While high CS sensitivity may predispose to cocaine dependence, it may also provide a foothold for therapy. That is, s-allele carriers, as well as SERT-/- rats, quickly acquire new conditioned responses at the expense of a previously acquired conditioned response when CS valence is changed. The currently applied behavioral-cognitive therapy in drug dependence is exposure therapy, which involves the extinction of a conditioned fear response, a process of new learning. S-allele carriers respond poorly to exposure therapy, but extinction learning can be facilitated by D-cycloserine (DCS), a partial NMDA receptor agonist that acts in the PFC and amygdala and stimulates new learning. Given that neurodevelopmental changes in SERT-/- rodents involve glutamatergic projections, and that DCS increases PFC synaptic plasticity and inhibits serotonergic functioning, DCS may strengthen extinction memory in s-allele carriers and SERT-/- rats at the expense of their fear/cocaine memory. Therefore, it is our second hypothesis that individuals characterized by inherited serotonin transporter down-regulation and high CS sensitivity benefit from DCS supplemented exposure therapy.

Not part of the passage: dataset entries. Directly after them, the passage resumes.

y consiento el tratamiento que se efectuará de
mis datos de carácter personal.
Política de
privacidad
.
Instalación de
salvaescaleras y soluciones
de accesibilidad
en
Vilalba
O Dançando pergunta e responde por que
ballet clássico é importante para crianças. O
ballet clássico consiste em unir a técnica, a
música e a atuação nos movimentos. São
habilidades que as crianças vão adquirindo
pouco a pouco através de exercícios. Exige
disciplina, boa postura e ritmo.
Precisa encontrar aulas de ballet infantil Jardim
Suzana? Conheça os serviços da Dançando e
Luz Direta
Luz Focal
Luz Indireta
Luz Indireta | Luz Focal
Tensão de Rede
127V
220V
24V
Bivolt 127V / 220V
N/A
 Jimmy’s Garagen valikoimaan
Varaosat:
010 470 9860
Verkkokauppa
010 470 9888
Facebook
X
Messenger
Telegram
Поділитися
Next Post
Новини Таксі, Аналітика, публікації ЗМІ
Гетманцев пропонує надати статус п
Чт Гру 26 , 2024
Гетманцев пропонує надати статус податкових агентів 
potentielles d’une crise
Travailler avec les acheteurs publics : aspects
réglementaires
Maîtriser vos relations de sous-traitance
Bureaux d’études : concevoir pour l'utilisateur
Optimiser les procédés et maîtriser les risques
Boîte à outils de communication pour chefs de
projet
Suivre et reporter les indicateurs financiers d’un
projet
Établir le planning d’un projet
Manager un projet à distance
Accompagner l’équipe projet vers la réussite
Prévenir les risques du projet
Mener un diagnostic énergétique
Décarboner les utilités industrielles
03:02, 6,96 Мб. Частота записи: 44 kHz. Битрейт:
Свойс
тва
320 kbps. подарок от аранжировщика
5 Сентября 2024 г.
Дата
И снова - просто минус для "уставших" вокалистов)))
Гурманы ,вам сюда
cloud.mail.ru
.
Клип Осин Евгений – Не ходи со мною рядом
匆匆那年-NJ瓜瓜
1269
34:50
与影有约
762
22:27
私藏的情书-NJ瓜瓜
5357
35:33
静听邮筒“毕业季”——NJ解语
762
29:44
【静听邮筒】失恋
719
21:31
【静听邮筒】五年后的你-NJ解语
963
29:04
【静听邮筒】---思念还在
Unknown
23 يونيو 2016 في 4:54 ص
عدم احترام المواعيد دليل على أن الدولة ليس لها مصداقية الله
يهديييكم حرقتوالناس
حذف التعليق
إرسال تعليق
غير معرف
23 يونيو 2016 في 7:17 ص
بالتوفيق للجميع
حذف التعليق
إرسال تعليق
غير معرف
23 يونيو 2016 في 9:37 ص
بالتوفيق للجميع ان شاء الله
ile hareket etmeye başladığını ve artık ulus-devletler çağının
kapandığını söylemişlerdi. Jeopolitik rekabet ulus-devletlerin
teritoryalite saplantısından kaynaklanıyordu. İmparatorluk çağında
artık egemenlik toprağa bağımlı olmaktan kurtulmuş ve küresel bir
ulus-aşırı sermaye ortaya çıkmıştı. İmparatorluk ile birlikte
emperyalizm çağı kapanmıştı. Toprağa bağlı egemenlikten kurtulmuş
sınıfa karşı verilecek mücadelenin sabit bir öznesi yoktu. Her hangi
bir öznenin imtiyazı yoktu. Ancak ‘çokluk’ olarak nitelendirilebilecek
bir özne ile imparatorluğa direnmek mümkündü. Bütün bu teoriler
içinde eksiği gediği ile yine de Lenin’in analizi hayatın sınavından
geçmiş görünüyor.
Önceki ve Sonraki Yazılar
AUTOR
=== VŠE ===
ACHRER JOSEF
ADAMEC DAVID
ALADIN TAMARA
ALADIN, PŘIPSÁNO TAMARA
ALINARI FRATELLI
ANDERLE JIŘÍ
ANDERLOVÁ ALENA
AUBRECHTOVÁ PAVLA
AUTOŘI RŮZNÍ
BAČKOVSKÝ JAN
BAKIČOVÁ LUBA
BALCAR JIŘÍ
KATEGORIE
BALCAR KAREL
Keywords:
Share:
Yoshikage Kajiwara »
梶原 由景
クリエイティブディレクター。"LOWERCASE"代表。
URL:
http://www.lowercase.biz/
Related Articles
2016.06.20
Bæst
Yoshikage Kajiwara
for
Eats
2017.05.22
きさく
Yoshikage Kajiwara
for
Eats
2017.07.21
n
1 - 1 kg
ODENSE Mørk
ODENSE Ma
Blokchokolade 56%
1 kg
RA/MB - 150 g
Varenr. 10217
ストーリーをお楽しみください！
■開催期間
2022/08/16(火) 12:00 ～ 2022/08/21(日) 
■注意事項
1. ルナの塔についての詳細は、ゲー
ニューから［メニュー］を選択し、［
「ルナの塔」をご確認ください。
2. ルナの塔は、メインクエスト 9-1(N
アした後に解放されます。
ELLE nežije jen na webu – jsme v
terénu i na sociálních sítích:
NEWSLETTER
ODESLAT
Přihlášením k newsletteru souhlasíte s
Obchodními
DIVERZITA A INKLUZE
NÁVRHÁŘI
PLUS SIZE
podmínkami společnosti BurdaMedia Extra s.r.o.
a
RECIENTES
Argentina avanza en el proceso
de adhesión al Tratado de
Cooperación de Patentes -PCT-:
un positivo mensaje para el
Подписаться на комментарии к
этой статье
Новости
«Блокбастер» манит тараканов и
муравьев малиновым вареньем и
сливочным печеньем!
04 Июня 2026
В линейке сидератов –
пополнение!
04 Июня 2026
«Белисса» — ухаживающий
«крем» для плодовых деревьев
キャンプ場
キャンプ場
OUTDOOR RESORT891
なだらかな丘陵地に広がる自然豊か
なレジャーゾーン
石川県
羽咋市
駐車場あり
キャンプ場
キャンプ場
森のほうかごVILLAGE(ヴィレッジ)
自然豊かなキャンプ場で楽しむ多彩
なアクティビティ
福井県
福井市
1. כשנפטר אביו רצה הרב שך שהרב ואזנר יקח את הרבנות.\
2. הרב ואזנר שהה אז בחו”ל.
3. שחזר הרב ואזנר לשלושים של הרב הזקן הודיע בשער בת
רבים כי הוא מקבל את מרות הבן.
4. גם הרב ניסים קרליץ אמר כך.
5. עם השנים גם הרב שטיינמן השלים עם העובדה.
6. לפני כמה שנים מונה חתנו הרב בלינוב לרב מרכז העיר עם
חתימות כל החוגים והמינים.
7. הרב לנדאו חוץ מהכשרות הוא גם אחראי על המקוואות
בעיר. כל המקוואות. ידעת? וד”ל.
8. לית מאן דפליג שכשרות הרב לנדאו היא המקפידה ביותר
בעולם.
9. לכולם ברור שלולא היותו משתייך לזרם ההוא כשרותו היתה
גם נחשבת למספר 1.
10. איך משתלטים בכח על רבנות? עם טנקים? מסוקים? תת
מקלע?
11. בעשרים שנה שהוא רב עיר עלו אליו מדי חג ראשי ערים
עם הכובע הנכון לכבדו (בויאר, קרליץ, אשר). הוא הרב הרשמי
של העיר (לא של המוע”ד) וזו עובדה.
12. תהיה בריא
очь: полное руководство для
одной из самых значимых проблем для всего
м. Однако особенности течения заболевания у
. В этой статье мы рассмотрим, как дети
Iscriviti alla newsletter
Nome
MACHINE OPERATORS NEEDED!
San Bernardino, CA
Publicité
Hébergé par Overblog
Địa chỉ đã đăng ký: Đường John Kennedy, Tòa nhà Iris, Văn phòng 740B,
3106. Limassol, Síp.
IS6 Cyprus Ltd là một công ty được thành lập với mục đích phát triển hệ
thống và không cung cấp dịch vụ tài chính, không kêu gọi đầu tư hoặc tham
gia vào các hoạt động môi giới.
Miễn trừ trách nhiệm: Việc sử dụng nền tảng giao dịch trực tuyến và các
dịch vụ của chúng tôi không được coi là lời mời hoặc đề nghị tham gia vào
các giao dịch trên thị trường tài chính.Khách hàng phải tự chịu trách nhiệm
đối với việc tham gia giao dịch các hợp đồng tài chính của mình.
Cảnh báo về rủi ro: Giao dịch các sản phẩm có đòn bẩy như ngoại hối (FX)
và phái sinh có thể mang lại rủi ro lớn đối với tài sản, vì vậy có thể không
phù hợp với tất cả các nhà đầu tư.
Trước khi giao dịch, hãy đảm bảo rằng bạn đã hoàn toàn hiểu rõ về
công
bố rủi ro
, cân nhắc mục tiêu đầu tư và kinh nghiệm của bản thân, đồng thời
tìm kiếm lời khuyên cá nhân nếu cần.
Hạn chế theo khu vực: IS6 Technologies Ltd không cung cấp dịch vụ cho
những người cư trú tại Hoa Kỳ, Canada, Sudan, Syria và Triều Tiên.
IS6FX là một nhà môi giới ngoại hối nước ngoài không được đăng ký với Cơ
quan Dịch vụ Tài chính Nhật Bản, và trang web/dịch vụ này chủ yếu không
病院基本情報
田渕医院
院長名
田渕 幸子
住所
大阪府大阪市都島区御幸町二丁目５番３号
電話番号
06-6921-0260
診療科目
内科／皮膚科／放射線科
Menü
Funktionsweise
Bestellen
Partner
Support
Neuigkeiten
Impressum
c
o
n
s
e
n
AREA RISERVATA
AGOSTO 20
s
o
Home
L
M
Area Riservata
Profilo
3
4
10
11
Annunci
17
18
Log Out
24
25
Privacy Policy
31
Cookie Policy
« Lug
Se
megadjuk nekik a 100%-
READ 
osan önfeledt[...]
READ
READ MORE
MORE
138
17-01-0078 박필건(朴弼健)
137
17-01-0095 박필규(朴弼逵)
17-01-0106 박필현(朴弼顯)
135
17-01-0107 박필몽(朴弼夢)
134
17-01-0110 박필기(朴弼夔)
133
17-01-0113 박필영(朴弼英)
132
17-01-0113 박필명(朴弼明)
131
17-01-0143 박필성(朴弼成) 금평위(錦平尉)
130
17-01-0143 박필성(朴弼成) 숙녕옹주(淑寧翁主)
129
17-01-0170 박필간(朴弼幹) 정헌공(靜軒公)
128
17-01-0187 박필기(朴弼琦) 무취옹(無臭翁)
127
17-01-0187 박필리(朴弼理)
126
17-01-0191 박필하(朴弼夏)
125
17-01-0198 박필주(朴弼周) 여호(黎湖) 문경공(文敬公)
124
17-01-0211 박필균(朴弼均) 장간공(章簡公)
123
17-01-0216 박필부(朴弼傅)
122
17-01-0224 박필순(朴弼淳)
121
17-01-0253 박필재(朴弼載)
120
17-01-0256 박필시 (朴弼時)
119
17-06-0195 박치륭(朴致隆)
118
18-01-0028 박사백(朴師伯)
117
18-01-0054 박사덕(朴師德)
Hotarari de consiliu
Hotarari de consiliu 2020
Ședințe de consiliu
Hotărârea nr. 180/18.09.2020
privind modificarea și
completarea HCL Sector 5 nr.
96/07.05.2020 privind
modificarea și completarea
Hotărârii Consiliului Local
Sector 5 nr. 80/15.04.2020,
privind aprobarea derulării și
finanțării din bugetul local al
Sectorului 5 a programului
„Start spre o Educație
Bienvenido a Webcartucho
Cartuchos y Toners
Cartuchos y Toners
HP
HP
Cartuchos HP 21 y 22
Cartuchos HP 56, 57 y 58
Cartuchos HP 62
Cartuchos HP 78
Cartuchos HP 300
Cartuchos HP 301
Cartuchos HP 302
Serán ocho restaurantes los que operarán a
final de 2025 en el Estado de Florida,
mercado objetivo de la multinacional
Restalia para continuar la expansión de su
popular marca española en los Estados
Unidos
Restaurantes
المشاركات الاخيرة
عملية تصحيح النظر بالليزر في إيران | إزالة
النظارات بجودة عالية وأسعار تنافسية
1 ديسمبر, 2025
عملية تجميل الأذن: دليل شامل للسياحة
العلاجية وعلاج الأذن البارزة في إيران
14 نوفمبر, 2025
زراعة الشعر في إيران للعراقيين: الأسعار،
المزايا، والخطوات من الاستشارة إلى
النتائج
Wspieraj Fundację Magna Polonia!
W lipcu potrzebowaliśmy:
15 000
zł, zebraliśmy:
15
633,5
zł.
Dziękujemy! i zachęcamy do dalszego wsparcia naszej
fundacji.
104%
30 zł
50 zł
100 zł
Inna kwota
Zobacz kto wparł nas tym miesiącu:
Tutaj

Testing this hypothesis has a dual function: it provides further assessment of the theorized association between 5-HTTLPR-mediated changes in brain and behavior in cocaine addicts, and it reveals whether DCS supplemented exposure therapy can serve as individualized therapy in s/s cocaine addicts. Therefore, we will test whether a DCS challenge increases the recall of fear extinction memory and reduces cocaine craving, in both humans and rats.
Taken together, we expect that our multidisciplinary cross-species studies will clarify whether high CS sensitivity associated with inherited serotonin transporter downregulation increases vulnerability to cocaine dependence on the one hand, and increases the responsivity to DCS supplemented exposure therapy on the other. Thereby, our project will lead to the identification of genetic, neural and behavioral biomarker(s) that predict both cause and cure in cocaine dependence. Furthermore, our experiments will shed new light on mechanisms underlying cocaine dependence, with focus on the PFC-amygdala circuit.